Vasyl loved playing soccer and was on the local team when he was younger, Josef said. Vasyl joined the military in 2014 and fought in eastern Ukraine, he said. Kyrylo, 35, supported the decision, and in 2017 he also joined the armed forces.
“We grew up together. We were a very close family. He wasn’t just my brother. He was my friend as much as he was my brother,” Kyrylo told the New York Times after Vasyl’s funeral.
Natalia Bodnar, their older sister, told BuzzFeed News that she had helped raise her brothers and said the boys used to joke and laugh together. Bodnar said she had spoken with Kyrylo for the last time on Saturday. She said he was worried about their mother and her health. After Vasyl’s death, she was briefly hospitalized.
Kyrylo died the next morning, just before sunrise. He was one of 35 people killed in the attack on Yavoriv; 134 more were injured.
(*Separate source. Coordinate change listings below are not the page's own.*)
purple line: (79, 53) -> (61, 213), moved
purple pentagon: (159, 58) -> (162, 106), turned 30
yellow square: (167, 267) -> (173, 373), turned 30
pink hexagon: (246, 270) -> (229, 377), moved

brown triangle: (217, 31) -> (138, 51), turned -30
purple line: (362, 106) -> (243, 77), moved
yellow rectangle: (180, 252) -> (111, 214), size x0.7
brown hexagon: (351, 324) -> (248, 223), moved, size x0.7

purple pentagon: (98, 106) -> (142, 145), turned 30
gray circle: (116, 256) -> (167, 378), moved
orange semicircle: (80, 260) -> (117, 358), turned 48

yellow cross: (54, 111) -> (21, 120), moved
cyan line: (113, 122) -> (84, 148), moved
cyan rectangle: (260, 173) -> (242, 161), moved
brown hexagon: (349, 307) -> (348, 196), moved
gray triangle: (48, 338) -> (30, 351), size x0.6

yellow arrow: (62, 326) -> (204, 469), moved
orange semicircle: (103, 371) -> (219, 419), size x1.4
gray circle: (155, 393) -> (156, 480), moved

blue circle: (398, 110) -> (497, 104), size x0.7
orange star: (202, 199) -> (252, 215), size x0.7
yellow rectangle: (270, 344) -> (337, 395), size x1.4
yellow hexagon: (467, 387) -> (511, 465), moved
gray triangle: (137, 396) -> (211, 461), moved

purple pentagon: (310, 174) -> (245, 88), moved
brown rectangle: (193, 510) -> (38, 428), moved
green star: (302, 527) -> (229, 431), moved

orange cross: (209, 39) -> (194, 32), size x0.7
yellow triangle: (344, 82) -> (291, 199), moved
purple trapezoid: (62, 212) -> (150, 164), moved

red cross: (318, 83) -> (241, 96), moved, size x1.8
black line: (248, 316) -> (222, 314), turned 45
Capt. Roman Bilyakovskiy told BuzzFeed News at Kyrylo’s funeral that he had last seen his friend inside a building at the training center as the attack unfolded. He said Kyrylo told him to run and seek safety while he stayed behind to help others. Moments later, the building took a direct missile hit and Kyrylo was buried under the rubble, Bilyakovskiy said. It would take the rest of the day to dig out his body.
Kyrylo is survived by his wife and infant daughter.
Bodnar said Kyrylo was solemn the last time they spoke and he told her matter-of-factly that he believed he would soon join Vasyl in the afterlife.
“He told me, ‘You can bury me beside Vasyl,’” she said.